*** Excerpted records ***
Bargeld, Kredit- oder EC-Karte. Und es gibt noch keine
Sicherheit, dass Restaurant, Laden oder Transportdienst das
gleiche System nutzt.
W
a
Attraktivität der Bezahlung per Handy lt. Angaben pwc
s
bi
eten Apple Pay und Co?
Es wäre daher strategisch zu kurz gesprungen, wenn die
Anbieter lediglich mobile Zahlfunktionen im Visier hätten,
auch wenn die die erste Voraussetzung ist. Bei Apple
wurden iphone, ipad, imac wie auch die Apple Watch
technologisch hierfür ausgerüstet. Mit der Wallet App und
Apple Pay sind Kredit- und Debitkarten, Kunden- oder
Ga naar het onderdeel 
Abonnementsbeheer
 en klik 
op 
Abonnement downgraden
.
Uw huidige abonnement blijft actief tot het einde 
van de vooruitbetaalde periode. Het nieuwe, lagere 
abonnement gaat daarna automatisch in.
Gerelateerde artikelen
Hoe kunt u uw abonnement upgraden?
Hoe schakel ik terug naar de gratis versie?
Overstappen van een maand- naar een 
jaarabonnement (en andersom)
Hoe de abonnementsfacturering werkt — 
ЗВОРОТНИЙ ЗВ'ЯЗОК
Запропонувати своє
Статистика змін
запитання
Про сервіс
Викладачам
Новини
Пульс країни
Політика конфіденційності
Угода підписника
*** End of Excerpted records ***
*** Excerpted records ***
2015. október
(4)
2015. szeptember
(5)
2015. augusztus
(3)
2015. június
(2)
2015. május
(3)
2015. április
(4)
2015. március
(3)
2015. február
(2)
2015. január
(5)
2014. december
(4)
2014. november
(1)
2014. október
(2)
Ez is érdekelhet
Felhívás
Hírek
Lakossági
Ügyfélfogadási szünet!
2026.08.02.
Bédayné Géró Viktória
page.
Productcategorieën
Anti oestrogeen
*** End of Excerpted records ***
◆ What you need to do
Both the line containing "2014. november" and the line containing "Anti oestrogeen" belong in the answer. Print them and every line above that falls between them exactly, and no others.

◆ Response
2014. november
(1)
2014. október
(2)
Ez is érdekelhet
Felhívás
Hírek
Lakossági
Ügyfélfogadási szünet!
2026.08.02.
Bédayné Géró Viktória
page.
Productcategorieën
Anti oestrogeen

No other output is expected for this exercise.